Here’s a guiding table, but I recommend obtaining the recommended values for your specific use case and setup by sharing them (including GPU or laptop model, storage, RAM, and so on) with an LLM like ChatGPT or Claude, as changing the chunking/overlap values later on requires reuploading the documents.
Suggested chunk/overlap by tier
| Tier / scenario | Typical hardware | Chunk size (tokens) | Overlap (%) | Notes |
| Tier 1 – constrained | ≤8 GB RAM, no/weak GPU | 128–256 | 10–15 | Prioritizes speed and low memory use. |
| Tier 2 – mid | 16 GB RAM, modest GPU or strong CPU | 256–384 | 15–20 | Balanced context vs. performance. |
| Tier 3 – comfortable | ≥16 GB RAM, 6–8 GB VRAM | 384–512 | 15–20 | More semantics per chunk, still practical. |
| Dense technical PDFs / legal docs | Any, but especially Tier 2–3 | 384–512 | 15–20 | Keeps paragraphs and arguments intact. |
| Short notes, tickets, emails | Any | 128–256 | 10–15 | Items are small, large chunks not needed. |
| Very long queries, need many retrieved chunks | Any with larger context window | 256–384 | 10–15 | Smaller chunks fit more pieces into context. |
How to Upload Your Documents
Now, the final step: uploading your documents! Go to “Workspace” in the side panel, then “Knowledge”, and create a new collection (database). You can start uploading files here.

Then, within “Workspace”, switch to the “Models” tab and create a new custom model. Creating a custom model and attaching your knowledge base tells OpenWebUI to automatically search your document collection and include the most relevant chunks as context whenever you ask a question.

Here, make sure to select your model (in my case “gemma3:1b”) and attach your knowledge base.


(Optional) Adding a system prompt
When creating your custom model in Workspace → Models, you can define a system prompt that the model will use for context throughout all your conversations.
Here are some examples of information you might want to add:
context about yourself (“I am a 20-year-old student in bioengineering interested in…”)
your preferred communication style (“no fluff", “be direct”, “be analytical”…)
context about how your data is structured
Example system prompt:
You are a thoughtful, analytical assistant helping me explore patterns and insights in my personal journals.
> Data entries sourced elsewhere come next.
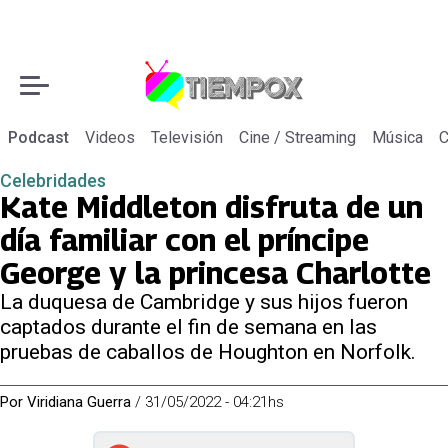
Podcast
Videos
Televisión
Cine / Streaming
Música
C
Celebridades
Kate Middleton disfruta de un
día familiar con el príncipe
George y la princesa Charlotte
La duquesa de Cambridge y sus hijos fueron
captados durante el fin de semana en las
pruebas de caballos de Houghton en Norfolk.
Por
Viridiana Guerra
/
31/05/2022 - 04:21hs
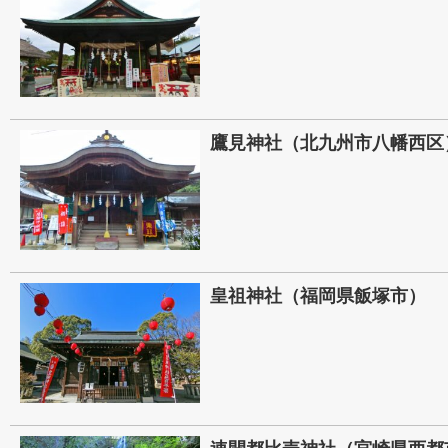
鷹見神社（北九州市八幡西区
皇祖神社（福岡県飯塚市）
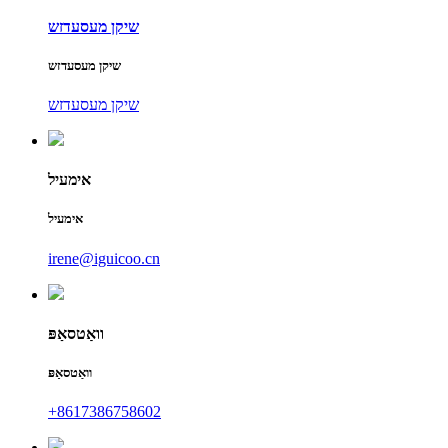
שיקן מעסעדזש
שיקן מעסעדזש
שיקן מעסעדזש
אימעיל
אימעיל
irene@iguicoo.cn
וואַטסאַפּ
וואַטסאַפּ
+8617386758602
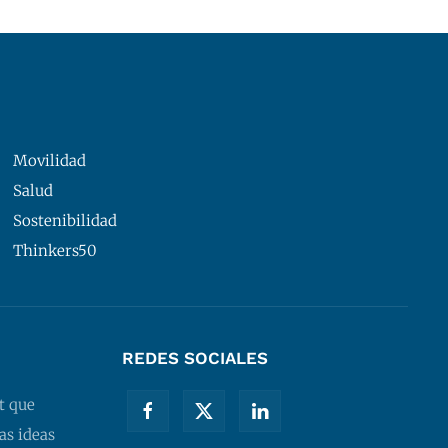
Movilidad
Salud
Sostenibilidad
Thinkers50
REDES SOCIALES
t que
as ideas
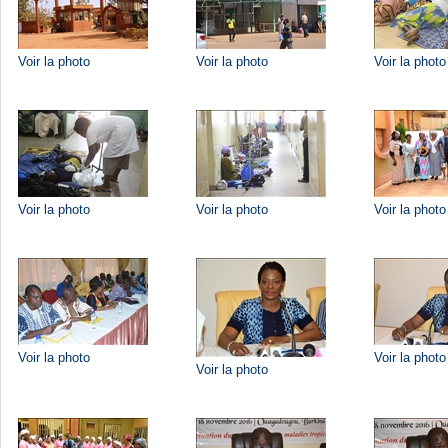
Voir la photo
Voir la photo
Voir la photo
Voir la photo
Voir la photo
Voir la photo
Voir la photo
Voir la photo
Voir la photo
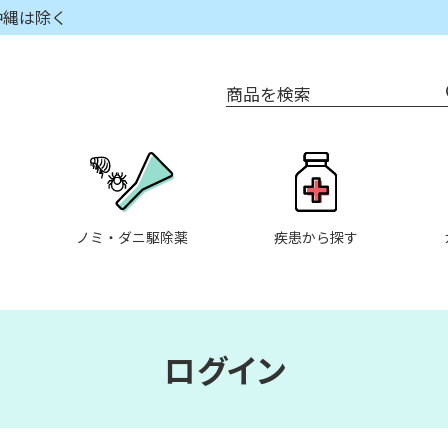
沖縄は除く
商品を検索
ノミ・ダニ駆除薬
疾患から探す
ログイン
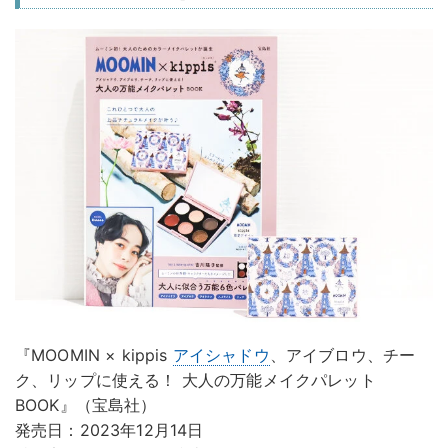
『MOOMIN × kippis
アイシャドウ
、アイブロウ、チー
ク、リップに使える！ 大人の万能メイクパレット
BOOK』（宝島社）
発売日：2023年12月14日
Be direct, avoid speculation, and clearly distinguish between facts from the documents and interpretation.
This prompt will automatically apply to every chat using this custom model, helping keep responses consistent and aligned with your goals.
How to Run Your LLM Locally
Now open a new chat and make sure to select your custom model:

Now you are ready to chat with your own docs in a private local environment!
Conclusion
You now have a private LLM stack (Ollama for models, OpenWebUI for the UI, and nomic-embed-text for embeddings) wired to your on-disk knowledge base. Your journals and business docs stay local; nothing is sent to third parties. The main dials are simple: pick a model that fits your hardware, enable memory and full-context retrieval, use sensible chunk/overlap, and check the console when runs stall.
If you need more headroom, deploy the same setup on your own server and keep the privacy guarantees. From here, iterate on model choice, chunking, and prompts, and add the optional functions if you need deeper visibility during long jobs.